Action item: Word for word, restate each of the entries below, and drop every picture.

Dataset extract:
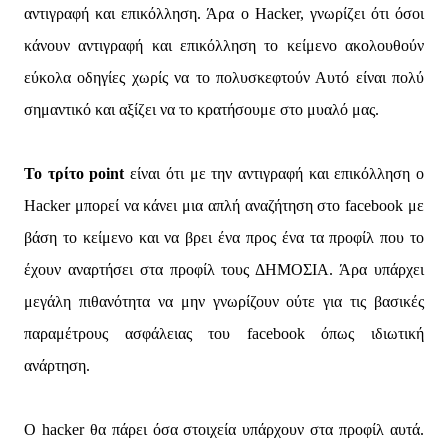
αντιγραφή και επικόλληση. Άρα ο Hacker, γνωρίζει ότι όσοι
κάνουν αντιγραφή και επικόλληση το κείμενο ακολουθούν
εύκολα οδηγίες χωρίς να το πολυσκεφτούν Αυτό είναι πολύ
σημαντικό και αξίζει να το κρατήσουμε στο μυαλό μας.
Το τρίτο point
είναι ότι με την αντιγραφή και επικόλληση ο
Hacker μπορεί να κάνει μια απλή αναζήτηση στο facebook με
βάση το κείμενο και να βρει ένα προς ένα τα προφίλ που το
έχουν αναρτήσει στα προφίλ τους ΔΗΜΟΣΙΑ. Άρα υπάρχει
μεγάλη πιθανότητα να μην γνωρίζουν ούτε για τις βασικές
παραμέτρους ασφάλειας του facebook όπως ιδιωτική
ανάρτηση.
Ο hacker θα πάρει όσα στοιχεία υπάρχουν στα προφίλ αυτά.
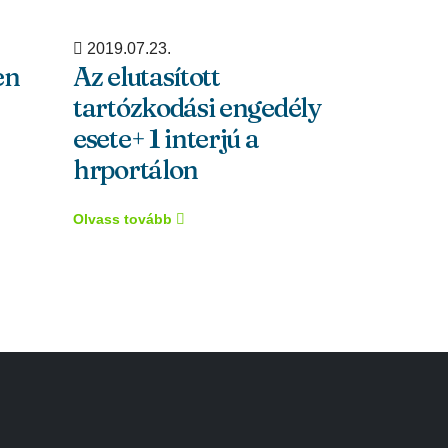
2019.07.23.
2019.07.23
en
Az elutasított
3 dolog,
tartózkodási engedély
a legtöb
esete+ 1 interjú a
felesle
hrportálon
Olvass tová
Olvass tovább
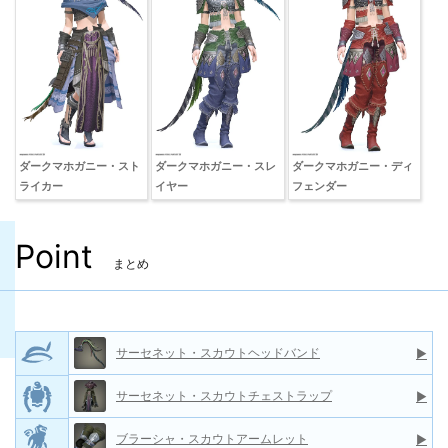
ダークマホガニー・スト
ダークマホガニー・スレ
ダークマホガニー・ディ
ライカー
イヤー
フェンダー
Point
まとめ
サーセネット・スカウトヘッドバンド
▶
サーセネット・スカウトチェストラップ
▶
ブラーシャ・スカウトアームレット
▶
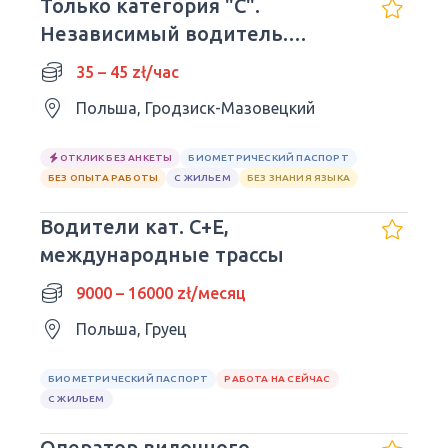
Только категория "C".
Независимый водитель.
Работа в ЕС, грузоподъемность
35 – 45 zł/час
7,5 тонн.
Польша, Гродзиск-Мазовецкий
ОТКЛИК БЕЗ АНКЕТЫ
БИОМЕТРИЧЕСКИЙ ПАСПОРТ
БЕЗ ОПЫТА РАБОТЫ
С ЖИЛЬЕМ
БЕЗ ЗНАНИЯ ЯЗЫКА
Водители кат. С+Е,
международные трассы
9000 – 16000 zł/месяц
Польша, Груец
БИОМЕТРИЧЕСКИЙ ПАСПОРТ
РАБОТА НА СЕЙЧАС
С ЖИЛЬЕМ
Оператор вилочного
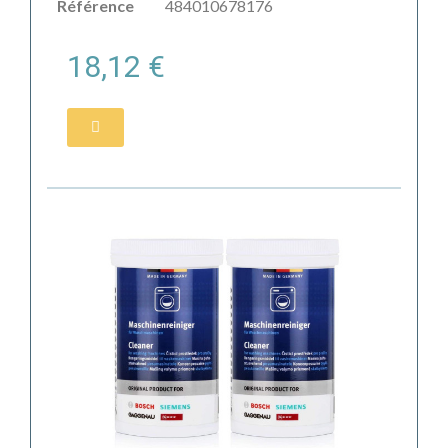
Référence
484010678176
18,12 €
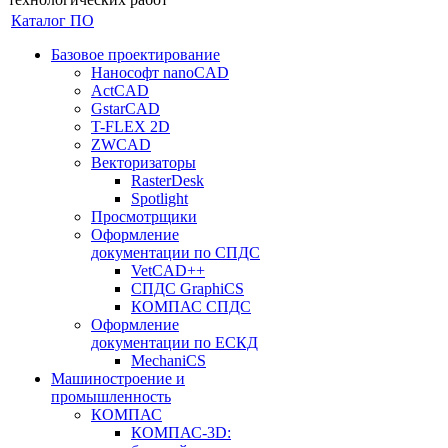
Каталог ПО
Базовое проектирование
Нанософт nanoCAD
ActCAD
GstarCAD
T-FLEX 2D
ZWCAD
Векторизаторы
RasterDesk
Spotlight
Просмотрщики
Оформление
документации по СПДС
VetCAD++
СПДС GraphiCS
КОМПАС СПДС
Оформление
документации по ЕСКД
MechaniCS
Машиностроение и
промышленность
КОМПАС
КОМПАС-3D:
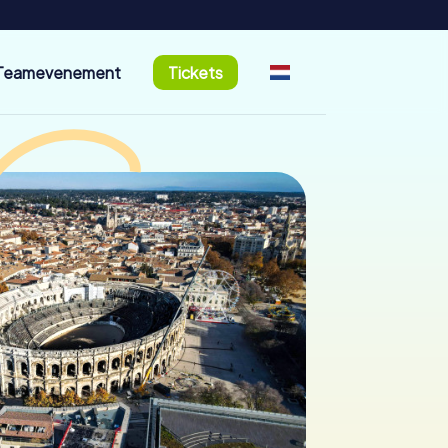
Teamevenement
Tickets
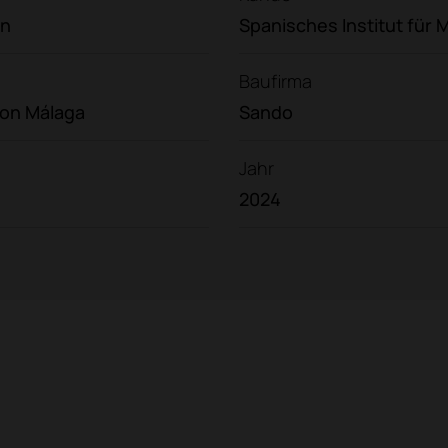
en
Spanisches Institut für
Baufirma
von Málaga
Sando
Jahr
2024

Reply:
αντιγραφή και επικόλληση. Άρα ο Hacker, γνωρίζει ότι όσοι
κάνουν αντιγραφή και επικόλληση το κείμενο ακολουθούν
εύκολα οδηγίες χωρίς να το πολυσκεφτούν Αυτό είναι πολύ
σημαντικό και αξίζει να το κρατήσουμε στο μυαλό μας.
Το τρίτο point
είναι ότι με την αντιγραφή και επικόλληση ο
Hacker μπορεί να κάνει μια απλή αναζήτηση στο facebook με
βάση το κείμενο και να βρει ένα προς ένα τα προφίλ που το
έχουν αναρτήσει στα προφίλ τους ΔΗΜΟΣΙΑ. Άρα υπάρχει
μεγάλη πιθανότητα να μην γνωρίζουν ούτε για τις βασικές
παραμέτρους ασφάλειας του facebook όπως ιδιωτική
ανάρτηση.
Ο hacker θα πάρει όσα στοιχεία υπάρχουν στα προφίλ αυτά.
2019.07.23.
2019.07.23
en
Az elutasított
3 dolog,
tartózkodási engedély
a legtöb
esete+ 1 interjú a
felesle
hrportálon
Olvass tová
Olvass tovább
ダークマホガニー・スト
ダークマホガニー・スレ
ダークマホガニー・ディ
ライカー
イヤー
フェンダー
Point
まとめ
サーセネット・スカウトヘッドバンド
▶
サーセネット・スカウトチェストラップ
▶
ブラーシャ・スカウトアームレット
▶
Только категория "C".
Независимый водитель.
Работа в ЕС, грузоподъемность
35 – 45 zł/час
7,5 тонн.
Польша, Гродзиск-Мазовецкий
ОТКЛИК БЕЗ АНКЕТЫ
БИОМЕТРИЧЕСКИЙ ПАСПОРТ
БЕЗ ОПЫТА РАБОТЫ
С ЖИЛЬЕМ
БЕЗ ЗНАНИЯ ЯЗЫКА
Водители кат. С+Е,
международные трассы
9000 – 16000 zł/месяц
Польша, Груец
БИОМЕТРИЧЕСКИЙ ПАСПОРТ
РАБОТА НА СЕЙЧАС
С ЖИЛЬЕМ
Оператор вилочного
Référence
484010678176
18,12 €
Каталог ПО
Базовое проектирование
Нанософт nanoCAD
ActCAD
GstarCAD
T-FLEX 2D
ZWCAD
Векторизаторы
RasterDesk
Spotlight
Просмотрщики
Оформление
документации по СПДС
VetCAD++
СПДС GraphiCS
КОМПАС СПДС
Оформление
документации по ЕСКД
MechaniCS
Машиностроение и
промышленность
КОМПАС
КОМПАС-3D:
Teamevenement
Tickets
en
Spanisches Institut für
Baufirma
von Málaga
Sando
Jahr
2024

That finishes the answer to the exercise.